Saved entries
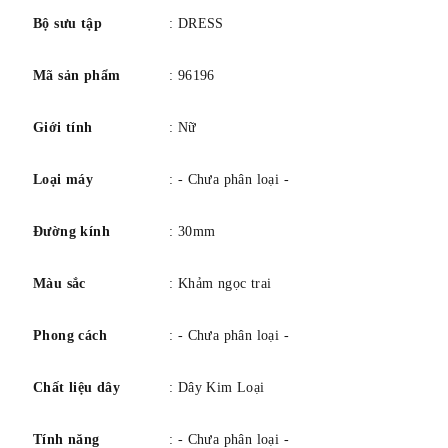
Chức năng bezel Cố định
Bộ sưu tập
: DRESS
Trọng lượng sản phẩm 2,4 ounce
Mã sản phẩm
: 96196
Chuyển động Thạch anh
Độ sâu chống nước 100 feet
Giới tính
: Nữ
Loại máy
: - Chưa phân loại -
Đường kính
: 30mm
Màu sắc
: Khảm ngọc trai
Phong cách
: - Chưa phân loại -
Chất liệu dây
: Dây Kim Loại
Tính năng
: - Chưa phân loại -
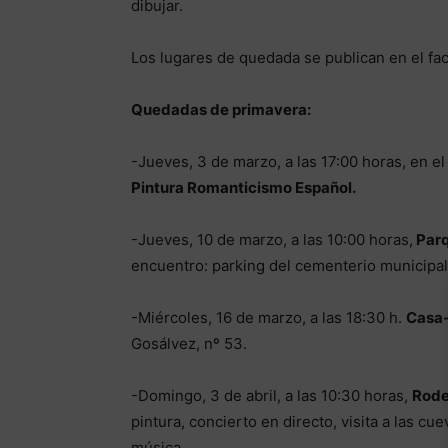
dibujar.
Los lugares de quedada se publican en el 
Quedadas de primavera:
-Jueves, 3 de marzo, a las 17:00 horas, en e
Pintura Romanticismo Español.
-Jueves, 10 de marzo, a las 10:00 horas,
Parq
encuentro: parking del cementerio municipal 
-Miércoles, 16 de marzo, a las 18:30 h.
Casa-
Gosálvez, nº 53.
-Domingo, 3 de abril, a las 10:30 horas,
Rode
pintura, concierto en directo, visita a las c
música.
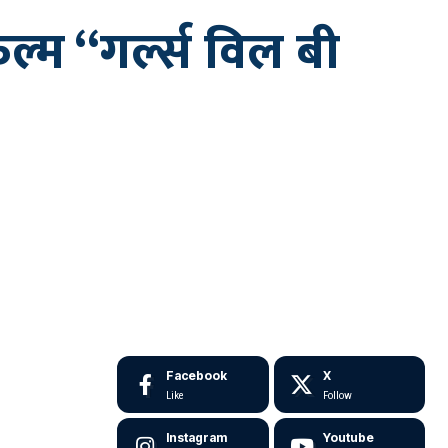
ल्म “गर्ल्स विल बी
Facebook
X
Like
Follow
Instagram
Youtube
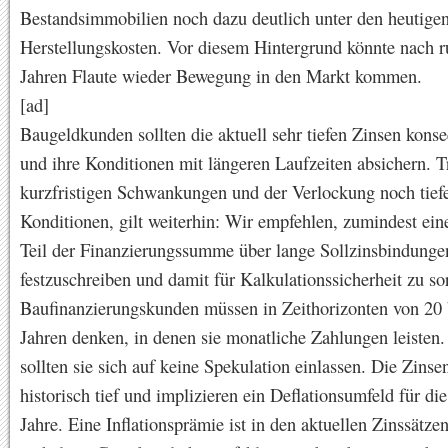
Bestandsimmobilien noch dazu deutlich unter den heutige
Herstellungskosten. Vor diesem Hintergrund könnte nach 
Jahren Flaute wieder Bewegung in den Markt kommen.
[ad]
Baugeldkunden sollten die aktuell sehr tiefen Zinsen kons
und ihre Konditionen mit längeren Laufzeiten absichern. Tr
kurzfristigen Schwankungen und der Verlockung noch tief
Konditionen, gilt weiterhin: Wir empfehlen, zumindest ei
Teil der Finanzierungssumme über lange Sollzinsbindunge
festzuschreiben und damit für Kalkulationssicherheit zu so
Baufinanzierungskunden müssen in Zeithorizonten von 20 
Jahren denken, in denen sie monatliche Zahlungen leisten
sollten sie sich auf keine Spekulation einlassen. Die Zinsen
historisch tief und implizieren ein Deflationsumfeld für di
Jahre. Eine Inflationsprämie ist in den aktuellen Zinssätze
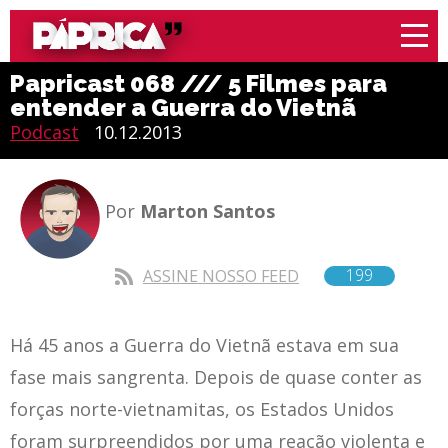
Papricast 068 /// 5 Filmes para
entender a Guerra do Vietnã
Podcast
10.12.2013
Por
Marton Santos
199
ASSINE NOSSO FEED
Há 45 anos a Guerra do Vietnã estava em sua
fase mais sangrenta. Depois de quase conter as
forças norte-vietnamitas, os Estados Unidos
foram surpreendidos por uma reação violenta e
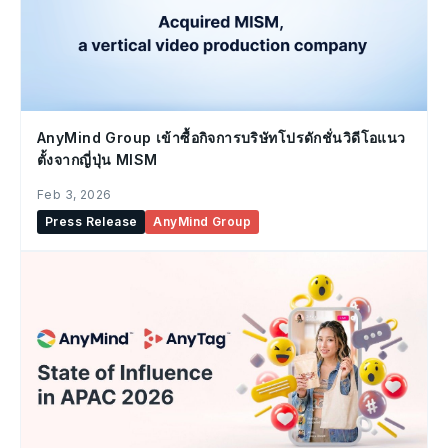
AnyMind Group เข้าซื้อกิจการบริษัทโปรดักชั่นวิดีโอแนว
ตั้งจากญี่ปุ่น MISM
Feb 3, 2026
Press Release
AnyMind Group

_WORK TO BE COMPLETED_:
Could you return each line, unchanged, from the line containing "Há 45 anos a Guerra do Vietnã estava em sua" through the last line of the entries above, leaving out the pictures?

_SOLUTION TO THIS TASK_:
Há 45 anos a Guerra do Vietnã estava em sua
fase mais sangrenta. Depois de quase conter as
forças norte-vietnamitas, os Estados Unidos
foram surpreendidos por uma reação violenta e
AnyMind Group เข้าซื้อกิจการบริษัทโปรดักชั่นวิดีโอแนว
ตั้งจากญี่ปุ่น MISM
Feb 3, 2026
Press Release
AnyMind Group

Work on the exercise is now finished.